*Problem requirements*. Count the lines in the records below that contain the word "Aggiungi", and give only that number.

+ + + + +

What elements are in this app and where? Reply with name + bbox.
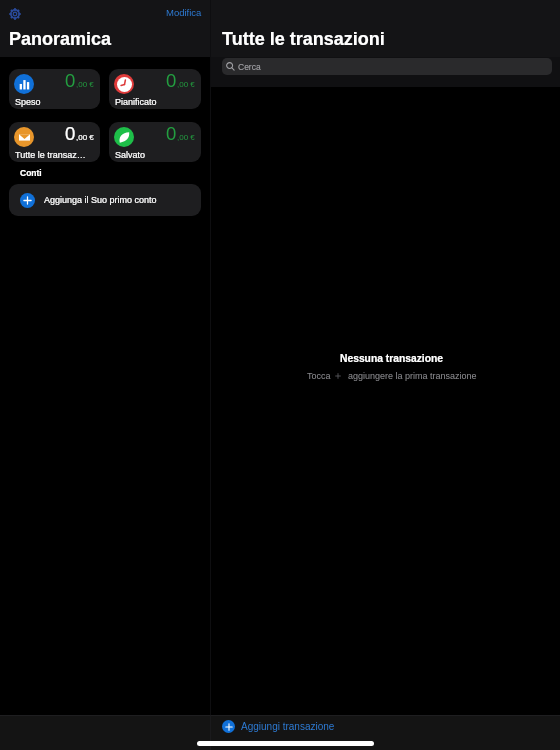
staticText: 0: [65, 70, 76, 91]
staticText: ,00 €: [177, 133, 195, 142]
button[interactable]: 0: [9, 122, 100, 162]
staticText: Speso: [15, 97, 41, 107]
staticText: Tutte le transazioni: [222, 29, 385, 49]
staticText: Cerca: [238, 62, 261, 71]
button[interactable]: 0: [9, 69, 100, 109]
button[interactable]: 0: [109, 69, 201, 109]
button[interactable]: Settings: [6, 5, 24, 23]
staticText: Conti: [20, 168, 42, 177]
staticText: Panoramica: [9, 29, 112, 49]
staticText: ,00 €: [177, 80, 195, 89]
staticText: 0: [166, 70, 177, 91]
staticText: 0: [166, 123, 177, 144]
button[interactable]: Aggiungi transazione: [222, 719, 335, 734]
staticText: Modifica: [166, 7, 202, 18]
staticText: Nessuna transazione: [340, 353, 444, 365]
staticText: Salvato: [115, 150, 146, 160]
staticText: ,00 €: [76, 80, 94, 89]
staticText: Tocca: [307, 371, 331, 381]
button[interactable]: Cerca: [222, 58, 552, 75]
button[interactable]: Aggiunga il Suo primo conto: [9, 184, 201, 216]
staticText: 0: [65, 123, 76, 144]
staticText: Aggiunga il Suo primo conto: [44, 195, 157, 205]
button[interactable]: 0: [109, 122, 201, 162]
button[interactable]: Modifica: [164, 6, 204, 19]
staticText: Tutte le transaz…: [15, 150, 86, 160]
staticText: Pianificato: [115, 97, 157, 107]
staticText: Aggiungi transazione: [241, 721, 335, 732]
staticText: ,00 €: [76, 133, 94, 142]
staticText: aggiungere la prima transazione: [348, 371, 477, 381]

+ + + + +

*Answer area*. 2